# YOUR INSTRUCTIONS
Spot each line in the data below containing "give" and copy it.

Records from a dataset
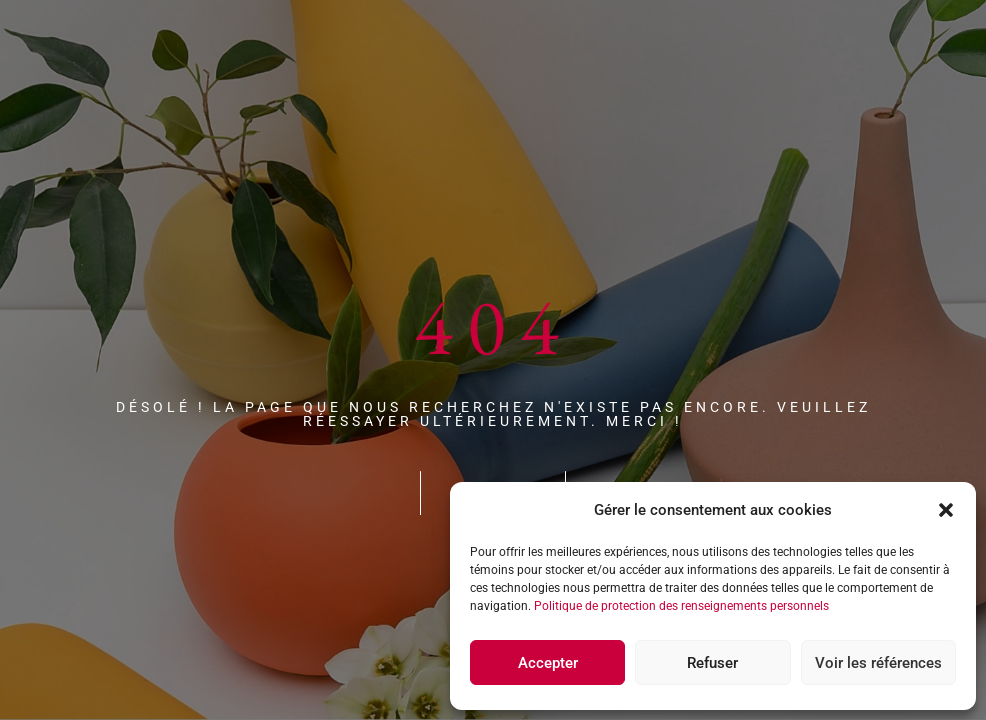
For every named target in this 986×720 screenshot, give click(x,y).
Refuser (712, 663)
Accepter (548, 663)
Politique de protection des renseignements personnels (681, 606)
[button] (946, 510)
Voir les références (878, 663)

--

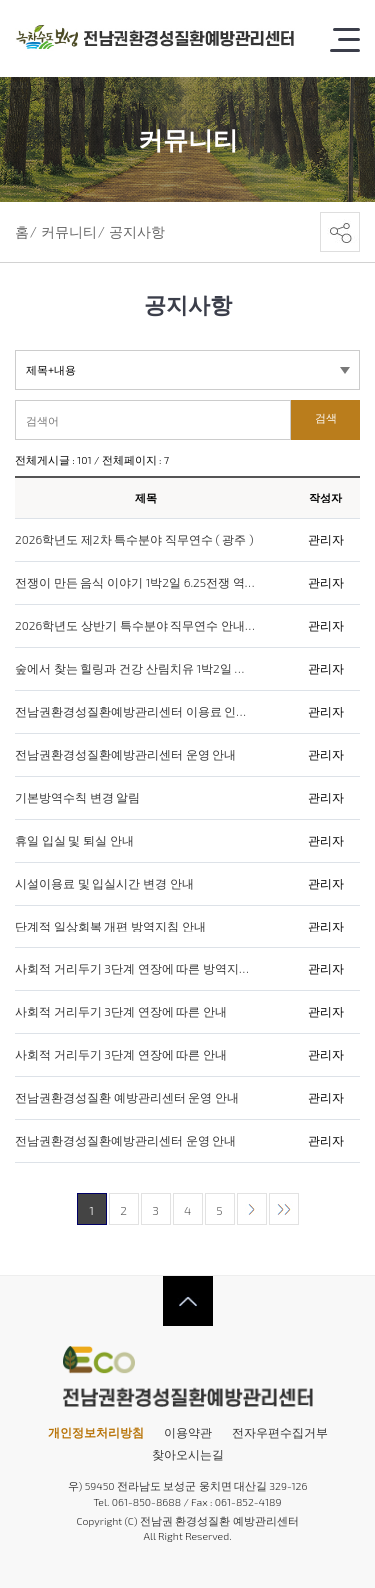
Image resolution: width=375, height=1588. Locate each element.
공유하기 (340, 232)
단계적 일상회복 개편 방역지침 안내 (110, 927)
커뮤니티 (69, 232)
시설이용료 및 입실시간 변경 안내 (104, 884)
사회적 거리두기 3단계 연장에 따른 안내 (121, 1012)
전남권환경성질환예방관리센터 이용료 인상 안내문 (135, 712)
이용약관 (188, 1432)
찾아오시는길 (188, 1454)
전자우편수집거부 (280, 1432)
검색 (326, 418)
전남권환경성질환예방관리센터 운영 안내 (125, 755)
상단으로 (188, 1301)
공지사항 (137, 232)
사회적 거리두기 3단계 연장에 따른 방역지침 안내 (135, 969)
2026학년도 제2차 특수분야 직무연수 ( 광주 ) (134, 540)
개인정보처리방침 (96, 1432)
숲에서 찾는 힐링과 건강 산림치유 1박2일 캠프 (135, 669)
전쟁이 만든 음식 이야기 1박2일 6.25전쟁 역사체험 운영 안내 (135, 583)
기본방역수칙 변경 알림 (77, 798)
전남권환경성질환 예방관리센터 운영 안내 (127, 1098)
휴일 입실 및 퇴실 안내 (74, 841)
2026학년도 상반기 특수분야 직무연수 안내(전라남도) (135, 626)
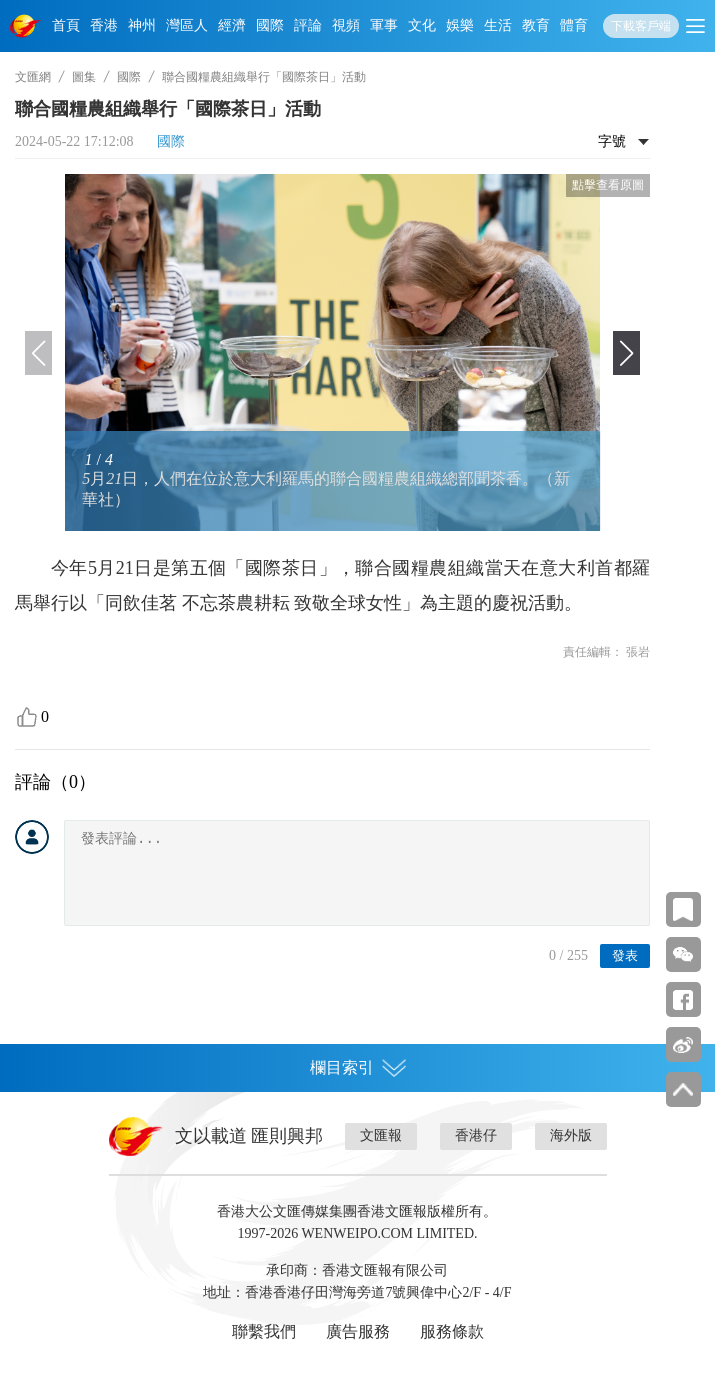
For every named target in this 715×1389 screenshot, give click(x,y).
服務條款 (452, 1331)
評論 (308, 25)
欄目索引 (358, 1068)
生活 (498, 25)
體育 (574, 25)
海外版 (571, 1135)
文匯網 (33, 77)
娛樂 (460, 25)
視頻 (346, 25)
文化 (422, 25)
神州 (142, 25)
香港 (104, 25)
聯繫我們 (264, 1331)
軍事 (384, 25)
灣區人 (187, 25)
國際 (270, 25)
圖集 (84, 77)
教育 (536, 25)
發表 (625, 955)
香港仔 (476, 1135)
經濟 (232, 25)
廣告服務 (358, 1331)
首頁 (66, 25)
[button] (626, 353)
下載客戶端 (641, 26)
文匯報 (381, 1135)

# WRITTEN RESPONSE
For every named target in this 986×720 screenshot, give click(x,y).
For every named target in this 715×1389 screenshot, give click(x,y).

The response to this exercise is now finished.